Welcome to week 3 of Advent, a time where God breaks into our lives as we anticipate Christmas and continue to prepare for the glorious return of Christ!
Also, there are less than 19 shopping days left, so be sure to get that Amazon order in like I did this morning.
This is Christian Year Spirituality, combining the “sacred” and “secular”, with full nods to Rob Bell who says that everything is spiritual, anyway. That may be true, but I still have to be diligent in chasing after God’s redemptive work in my rather selfish and remarkably secular life, a life that is spirit. Or, to put it another way, we have to work really really really hard at keeping Christ as the center and perspective in our lives. It’s not that He has worthy competition for the spot of King, it’s that we allow other things to be competition. The competition for sanctified living is me. If I eat too much, it’s not food’s fault. If I watch too much TV, it’s not Jerry Springer’s fault (maybe a little). It’s really me. It always has been. This is why the bible calls us to surrender ourselves to Christ long before we try acting like a follower of Christ, since it’s so remarkably difficult to act like a Christian without the power of the Holy Spirit.
Enter living the Christian Year: taking the time to inhabit the story of God.
I’m reading a book by Bobby Gross called Living the Christian Year: Time to Inhabit the Story of God. It’s quite inspiring and mightily helpful as we work through the liturgical year at SAFMC.
And he writes:
We mark days…days mark us. We observe various holidays — Martin Luther King Jr. Day, Memorial Day, July Fourth…Christmas and Easter…But we can go much further! We can go beyond scattered celebrations, memorials and holidays. We can go beyond the heartfelt but brief attention we give Christmas and Easter. We can go beyond keeping the year’s special occasions to regarding the entire calendar as sacred. We can, in effect, sacralize time itself.

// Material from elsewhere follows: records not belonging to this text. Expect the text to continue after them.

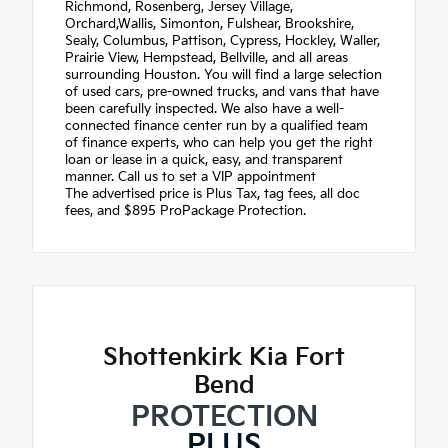
Richmond, Rosenberg, Jersey Village,
Orchard,Wallis, Simonton, Fulshear, Brookshire,
Sealy, Columbus, Pattison, Cypress, Hockley, Waller,
Prairie View, Hempstead, Bellville, and all areas
surrounding Houston. You will find a large selection
of used cars, pre-owned trucks, and vans that have
been carefully inspected. We also have a well-
connected finance center run by a qualified team
of finance experts, who can help you get the right
loan or lease in a quick, easy, and transparent
manner. Call us to set a VIP appointment
The advertised price is Plus Tax, tag fees, all doc
fees, and $895 ProPackage Protection.
Shottenkirk Kia Fort
Bend
PROTECTION
PLUS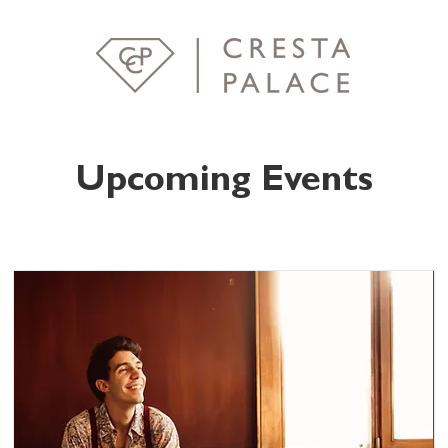
Upcoming Events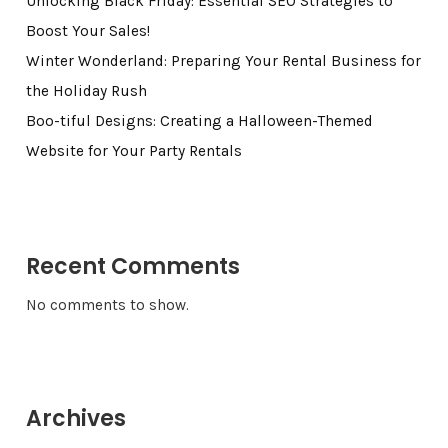
Unlocking Black Friday: Essential SEO Strategies to
Boost Your Sales!
Winter Wonderland: Preparing Your Rental Business for
the Holiday Rush
Boo-tiful Designs: Creating a Halloween-Themed
Website for Your Party Rentals
Recent Comments
No comments to show.
Archives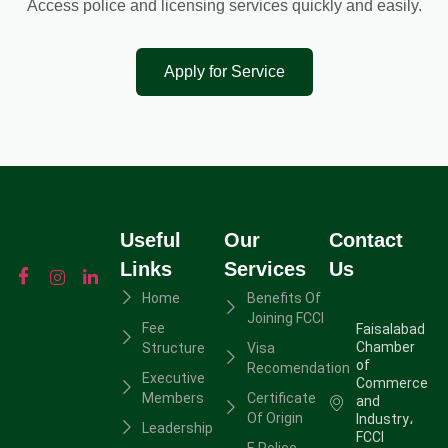
Access police and licensing services quickly and easily.
Apply for Service
Useful
Our
Contact
Links
Services
Us
Home
Benefits Of
Joining FCCI
Fee
Faisalabad
Chamber
Structure
Visa
of
Recomendation
Executive
Commerce
Members
Certificate
and
Of Origin
Industry،
Leadership
FCCI
E Police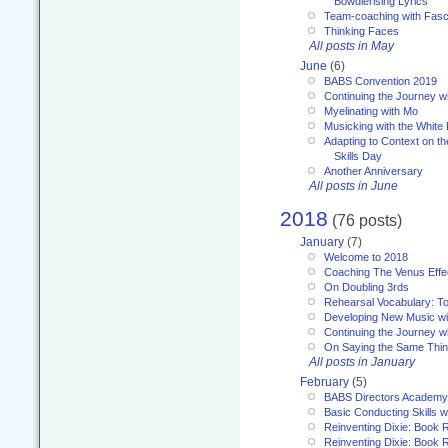
Bowdlerising Lyrics
Team-coaching with Fasc
Thinking Faces
All posts in May
June
(6)
BABS Convention 2019
Continuing the Journey 
Myelinating with Mo
Musicking with the White
Adapting to Context on t
Skills Day
Another Anniversary
All posts in June
2018
(76 posts)
January
(7)
Welcome to 2018
Coaching The Venus Effe
On Doubling 3rds
Rehearsal Vocabulary: To
Developing New Music wi
Continuing the Journey wi
On Saying the Same Thi
All posts in January
February
(5)
BABS Directors Academy
Basic Conducting Skills w
Reinventing Dixie: Book 
Reinventing Dixie: Book R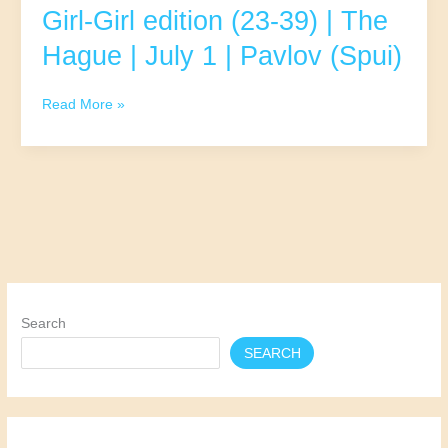
(Spui)
Girl-Girl edition (23-39) | The
Hague | July 1 | Pavlov (Spui)
Girl-
Read More »
Girl
edition
(23-
39)
|
The
Hague
|
July
1
Search
|
SEARCH
Pavlov
(Spui)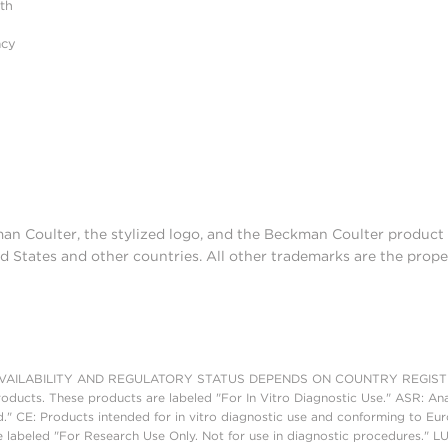
ith
acy
man Coulter, the stylized logo, and the Beckman Coulter produc
d States and other countries. All other trademarks are the prope
AILABILITY AND REGULATORY STATUS DEPENDS ON COUNTRY REGISTRATI
roducts. These products are labeled "For In Vitro Diagnostic Use." ASR: Ana
ed." CE: Products intended for in vitro diagnostic use and conforming to 
 labeled "For Research Use Only. Not for use in diagnostic procedures." L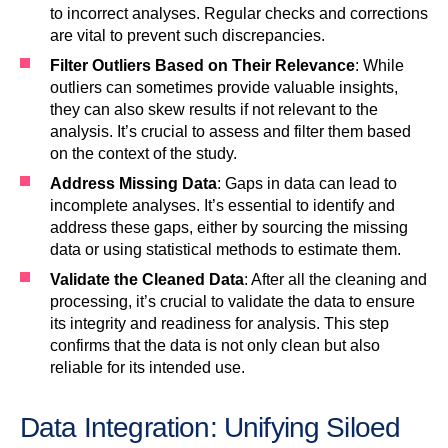
to incorrect analyses. Regular checks and corrections
are vital to prevent such discrepancies.
Filter Outliers Based on Their Relevance
: While
outliers can sometimes provide valuable insights,
they can also skew results if not relevant to the
analysis. It’s crucial to assess and filter them based
on the context of the study.
Address Missing Data
: Gaps in data can lead to
incomplete analyses. It’s essential to identify and
address these gaps, either by sourcing the missing
data or using statistical methods to estimate them.
Validate the Cleaned Data
: After all the cleaning and
processing, it’s crucial to validate the data to ensure
its integrity and readiness for analysis. This step
confirms that the data is not only clean but also
reliable for its intended use.
Data Integration: Unifying Siloed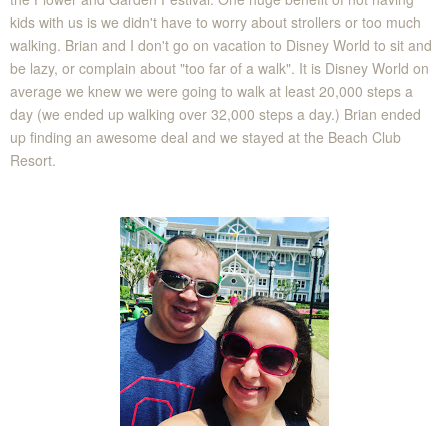
kids with us is we didn't have to worry about strollers or too much
walking. Brian and I don't go on vacation to Disney World to sit and
be lazy, or complain about "too far of a walk". It is Disney World on
average we knew we were going to walk at least 20,000 steps a
day (we ended up walking over 32,000 steps a day.) Brian ended
up finding an awesome deal and we stayed at the Beach Club
Resort.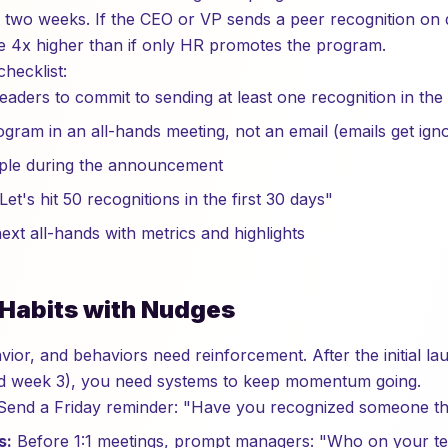
rst two weeks. If the CEO or VP sends a peer recognition on
are 4x higher than if only HR promotes the program.
hecklist:
leaders to commit to sending at least one recognition in the
ram in an all-hands meeting, not an email (emails get ign
ple during the announcement
Let's hit 50 recognitions in the first 30 days"
ext all-hands with metrics and highlights
d Habits with Nudges
vior, and behaviors need reinforcement. After the initial l
nd week 3), you need systems to keep momentum going.
end a Friday reminder: "Have you recognized someone th
s:
Before 1:1 meetings, prompt managers: "Who on your t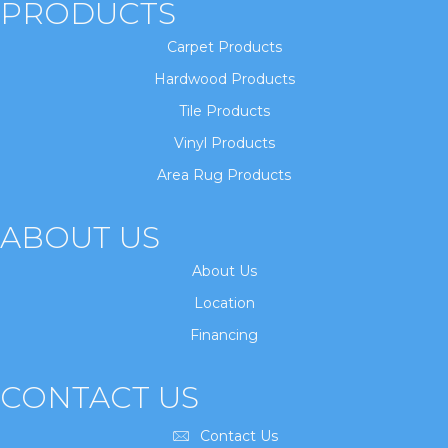
PRODUCTS
Carpet Products
Hardwood Products
Tile Products
Vinyl Products
Area Rug Products
ABOUT US
About Us
Location
Financing
CONTACT US
Contact Us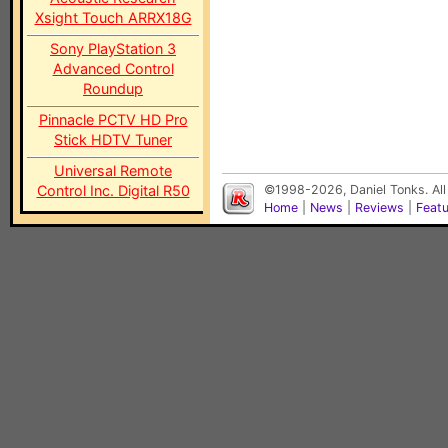
Xsight Touch ARRX18G
Sony PlayStation 3
Advanced Control
Roundup
Pinnacle PCTV HD Pro
Stick HDTV Tuner
Universal Remote
Control Inc. Digital R50
©1998-2026, Daniel Tonks. All
Home
|
News
|
Reviews
|
Feat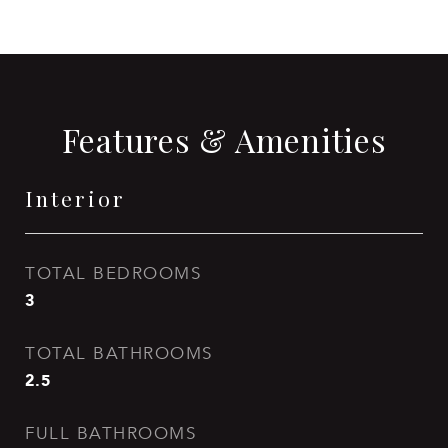
Features & Amenities
Interior
TOTAL BEDROOMS
3
TOTAL BATHROOMS
2.5
FULL BATHROOMS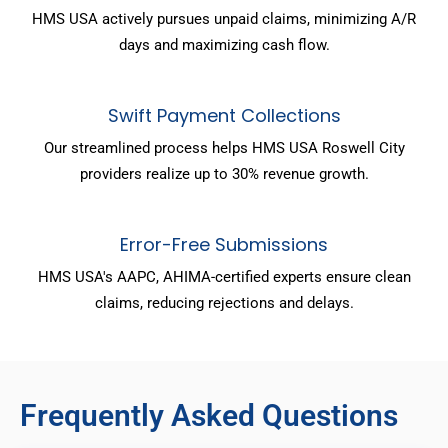
HMS USA actively pursues unpaid claims, minimizing A/R
days and maximizing cash flow.
Swift Payment Collections
Our streamlined process helps HMS USA Roswell City
providers realize up to 30% revenue growth.
Error-Free Submissions
HMS USA's AAPC, AHIMA-certified experts ensure clean
claims, reducing rejections and delays.
Frequently Asked Questions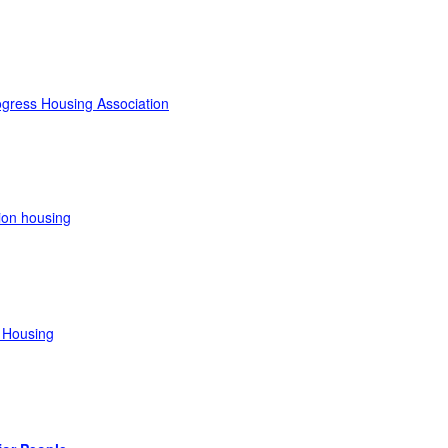
gress Housing Association
ion housing
 Housing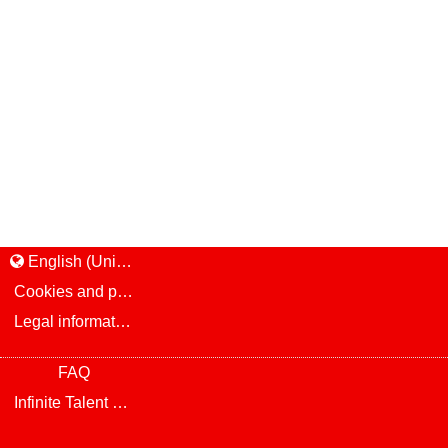
English (United States)
Cookies and privacy
Legal information and notice
FAQ
Infinite Talent Privacy Statement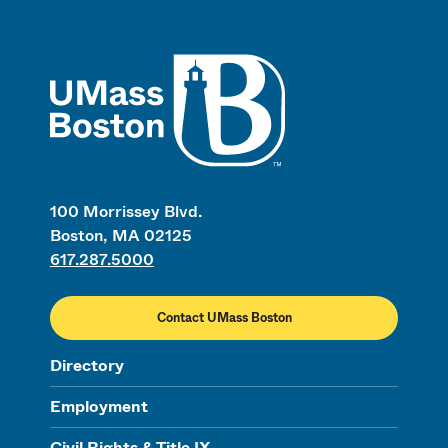
UMass
100 Morrissey Blvd.
Boston, MA 02125
617.287.5000
Contact UMass Boston
Directory
Employment
Civil Rights & Title IX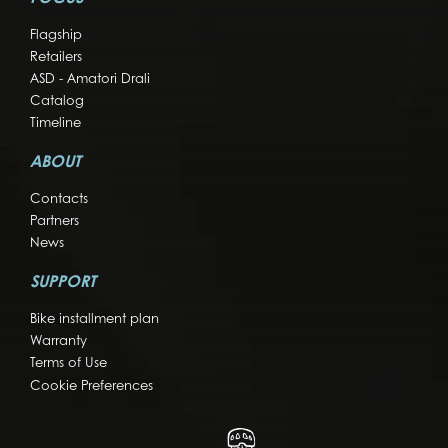
Flagship
Retailers
ASD - Amatori Drali
Catalog
Timeline
ABOUT
Contacts
Partners
News
SUPPORT
Bike installment plan
Warranty
Terms of Use
Cookie Preferences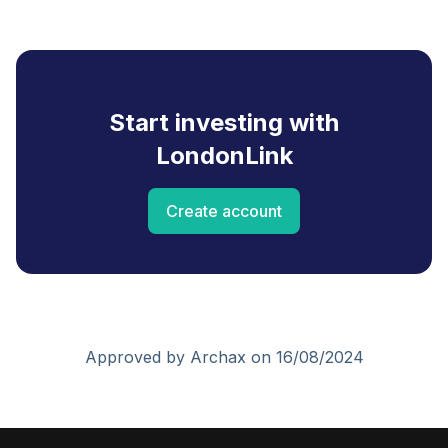
Start investing with
LondonLink
Create account
Approved by Archax on 16/08/2024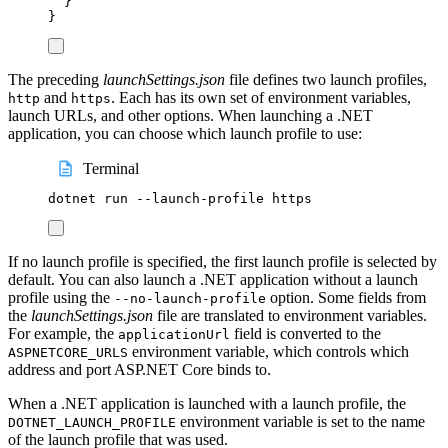
}
}
The preceding
launchSettings.json
file defines two launch profiles,
and
. Each has its own set of environment variables,
http
https
launch URLs, and other options. When launching a .NET
application, you can choose which launch profile to use:
Terminal
dotnet
run
--launch-profile
https
If no launch profile is specified, the first launch profile is selected by
default. You can also launch a .NET application without a launch
profile using the
option. Some fields from
--no-launch-profile
the
launchSettings.json
file are translated to environment variables.
For example, the
field is converted to the
applicationUrl
environment variable, which controls which
ASPNETCORE_URLS
address and port ASP.NET Core binds to.
When a .NET application is launched with a launch profile, the
environment variable is set to the name
DOTNET_LAUNCH_PROFILE
of the launch profile that was used.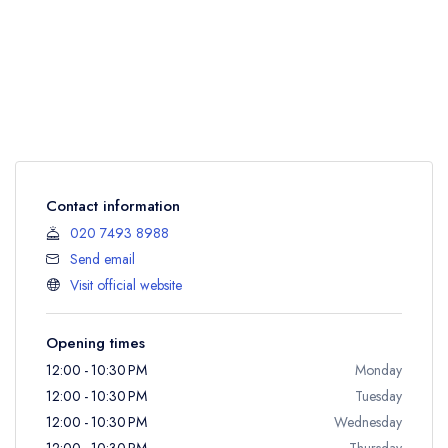
Contact information
020 7493 8988
Send email
Visit official website
Opening times
12:00 - 10:30 PM
Monday
12:00 - 10:30 PM
Tuesday
12:00 - 10:30 PM
Wednesday
12:00 - 10:30 PM
Thursday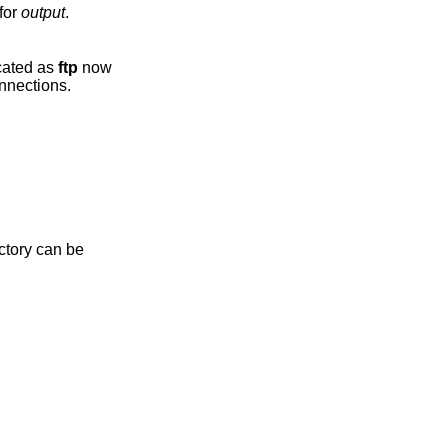
 go to stdout, use ‘-’ for
output
.
s been deprecated as
ftp
now
port passive connections.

In Advent we focus on three “comings” of Christ: his arrival in history as a baby born of Mary, his return in fearsome glory at the end of time and his intermediate entrance into our own lives.
(on symbolism in Advent/Christmas as one example of seeing things through Advent lenses):
The dead of winter as we asy, invokes images of…barren trees, hard ground, absent birds and lowering skies…The strange survival of summer greens in the snows had always been a sacrament of the hope for new life through the winter… holly can remind us of Christ with its prickly leaves (crown of thorns) and red berries (blood).
I’m enjoying this book as I look forward to Advent, not as a calendar event or Church activity but as an opportunity to enter into the Story.
We need this like the desert needs water. Our hearts can become so dry that they crack, and we become so adjusted that we don’t realize that what should be vibrant and green is brown and dusty. Living water is the only solution.